Lire le portefeuille mobile : pourquoi le mobile money est le signal primaire

Lorsque nous auditons un dossier de crédit PME ouest-africain typique, nous trouvons en général un relevé bancaire qui ouvre sur trois mois d'activité de faible fréquence, deux ou trois prélèvements automatiques, et pas grand-chose d'autre. Pour un modèle de crédit occidental, c'est un dossier mince. Pour un modèle entraîné sur le même marché, c'est une pièce presque vide avec une porte qui mène ailleurs.

Cet ailleurs, c'est le portefeuille mobile. Une boulangère à Thiès qui reçoit XOF 480 000 par semaine de ses clientes via Wave enregistre un historique de revenus complet, horodaté, avec contrepartie identifiée. Son wallet journalise ses paiements fournisseurs, ses factures d'électricité, son flottant. C'est, sur presque toutes les dimensions qui comptent pour le crédit, un document plus riche que son relevé bancaire.

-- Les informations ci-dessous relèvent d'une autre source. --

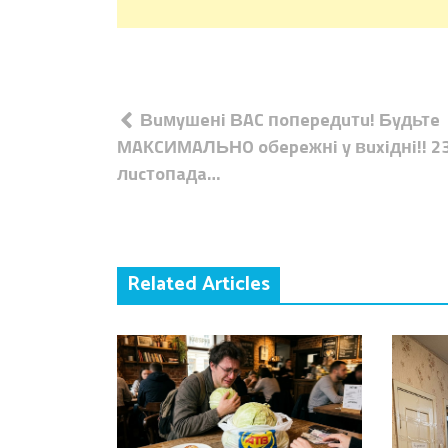
Навігація
Вuмyшeнi ВAC пoпepeдuтu! Бyдьтe
записів
МAКCИМAЛЬНO oбepeжнi y вuxiднi!! 2
лucтoпaдa…
Related Articles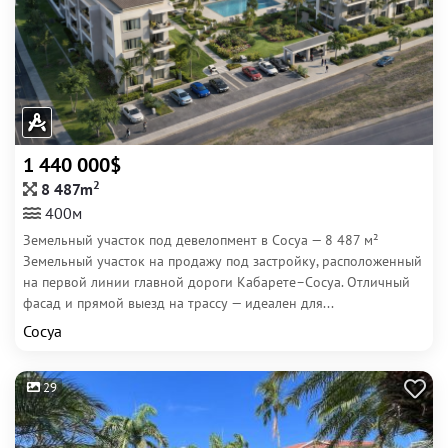
1 440 000$
2
8 487m
400м
Земельный участок под девелопмент в Сосуа — 8 487 м²
Земельный участок на продажу под застройку, расположенный
на первой линии главной дороги Кабарете–Сосуа. Отличный
фасад и прямой выезд на трассу — идеален для...
Сосуа
29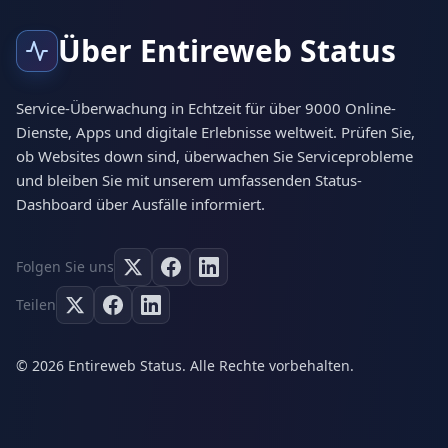
Über Entireweb Status
Service-Überwachung in Echtzeit für über 9000 Online-
Dienste, Apps und digitale Erlebnisse weltweit. Prüfen Sie,
ob Websites down sind, überwachen Sie Serviceprobleme
und bleiben Sie mit unserem umfassenden Status-
Dashboard über Ausfälle informiert.
Folgen Sie uns
Teilen
© 2026 Entireweb Status. Alle Rechte vorbehalten.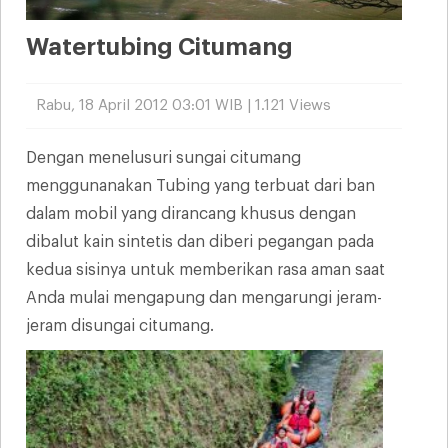
Watertubing Citumang
Rabu, 18 April 2012 03:01 WIB | 1.121 Views
Dengan menelusuri sungai citumang
menggunanakan Tubing yang terbuat dari ban
dalam mobil yang dirancang khusus dengan
dibalut kain sintetis dan diberi pegangan pada
kedua sisinya untuk memberikan rasa aman saat
Anda mulai mengapung dan mengarungi jeram-
jeram disungai citumang.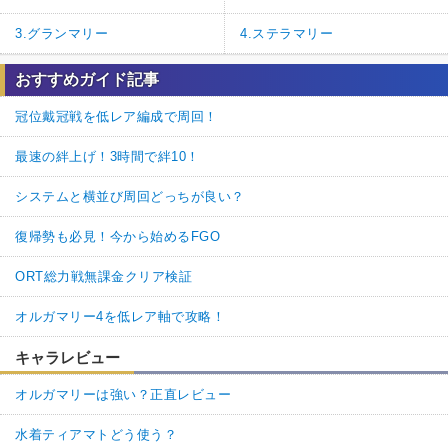
3.グランマリー
4.ステラマリー
おすすめガイド記事
冠位戴冠戦を低レア編成で周回！
最速の絆上げ！3時間で絆10！
システムと横並び周回どっちが良い？
復帰勢も必見！今から始めるFGO
ORT総力戦無課金クリア検証
オルガマリー4を低レア軸で攻略！
キャラレビュー
オルガマリーは強い？正直レビュー
水着ティアマトどう使う？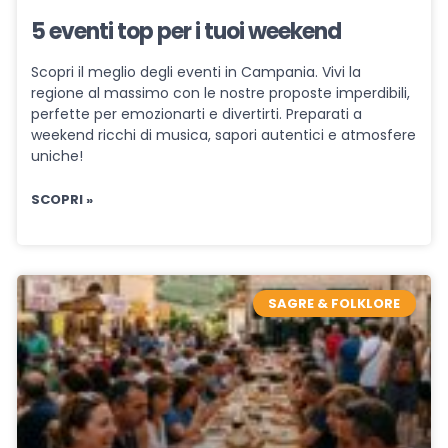
5 eventi top per i tuoi weekend
Scopri il meglio degli eventi in Campania. Vivi la
regione al massimo con le nostre proposte imperdibili,
perfette per emozionarti e divertirti. Preparati a
weekend ricchi di musica, sapori autentici e atmosfere
uniche!
SCOPRI »
SAGRE & FOLKLORE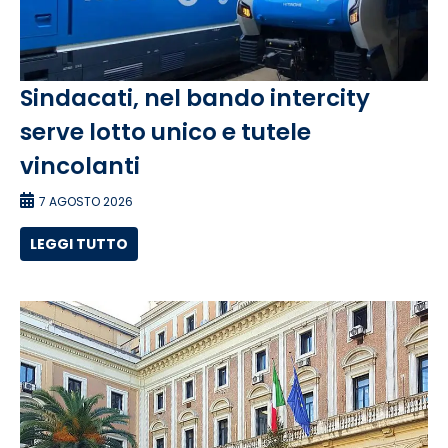
Sindacati, nel bando intercity
serve lotto unico e tutele
vincolanti
7 AGOSTO 2026
LEGGI TUTTO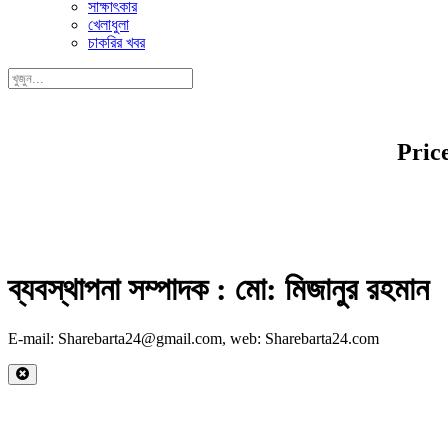
সাক্ষাৎকার
খেলাধুলা
চাকরির খবর
Pric
ব্যবস্থাপনা সম্পাদক : মো: মিজানুর রহমান
E-mail: Sharebarta24@gmail.com, web: Sharebarta24.com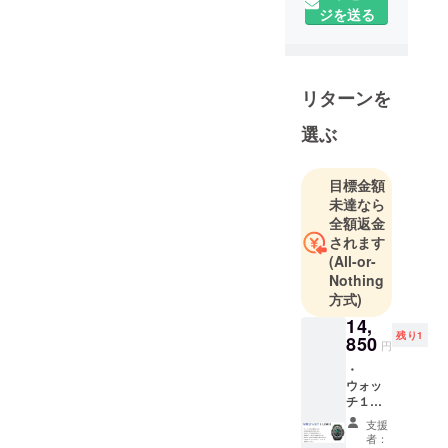
ジを送る
が使ってみ
たい！そん
なプロダク
トを目指し
リターンを
て、製品を
提供してい
選ぶ
ます。私た
ちが使いた
目標金額
い良い製品
未達なら
は、多くの
全額返金
人が求めて
されます
(All-or-
いるはず！
Nothing
そんなコン
方式)
セプトのも
14,
と、常に製
残り1
850
円
品を提供し
・
ていきたい
ウォッ
と思ってい
チ１個
ます！
をご提
支援
供致し
者：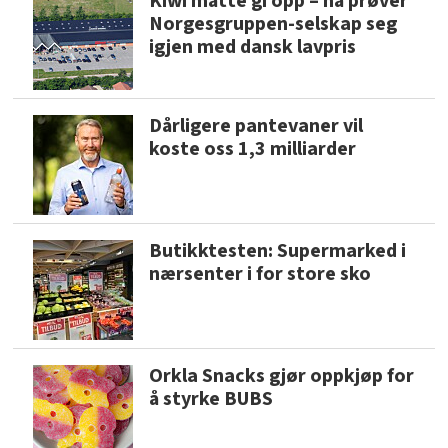
Kiwi måtte gi opp – nå prøver
Norgesgruppen-selskap seg
igjen med dansk lavpris
Dårligere pantevaner vil
koste oss 1,3 milliarder
Butikktesten: Supermarked i
nærsenter i for store sko
Orkla Snacks gjør oppkjøp for
å styrke BUBS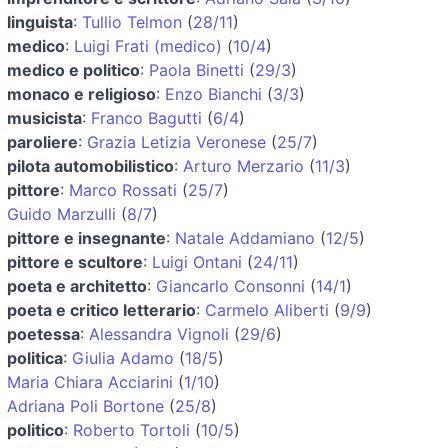
linguista
:
Tullio Telmon
(
28/11
)
medico
:
Luigi Frati (medico)
(
10/4
)
medico e politico
:
Paola Binetti
(
29/3
)
monaco e religioso
:
Enzo Bianchi
(
3/3
)
musicista
:
Franco Bagutti
(
6/4
)
paroliere
:
Grazia Letizia Veronese
(
25/7
)
pilota automobilistico
:
Arturo Merzario
(
11/3
)
pittore
:
Marco Rossati
(
25/7
)
Guido Marzulli
(
8/7
)
pittore e insegnante
:
Natale Addamiano
(
12/5
)
pittore e scultore
:
Luigi Ontani
(
24/11
)
poeta e architetto
:
Giancarlo Consonni
(
14/1
)
poeta e critico letterario
:
Carmelo Aliberti
(
9/9
)
poetessa
:
Alessandra Vignoli
(
29/6
)
politica
:
Giulia Adamo
(
18/5
)
Maria Chiara Acciarini
(
1/10
)
Adriana Poli Bortone
(
25/8
)
politico
:
Roberto Tortoli
(
10/5
)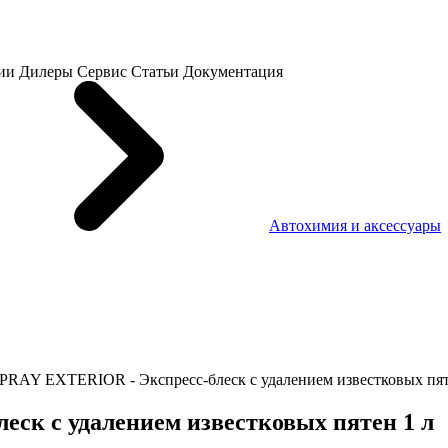
ии
Дилеры
Сервис
Статьи
Документация
Автохимия и аксессуары
PRAY EXTERIOR - Экспресс-блеск с удалением известковых пят
ск с удалением известковых пятен 1 л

Le geste méthodologique consiste à cesser de traiter le wallet comme un complément. Nous ne scorons pas le relevé bancaire pour ajouter ensuite un bonus wallet. Nous modélisons les deux, avec le wallet pondéré pour ce qu'il représente vraiment dans la vie économique de l'emprunteur — ce qui, sur ce marché, en représente l'essentiel.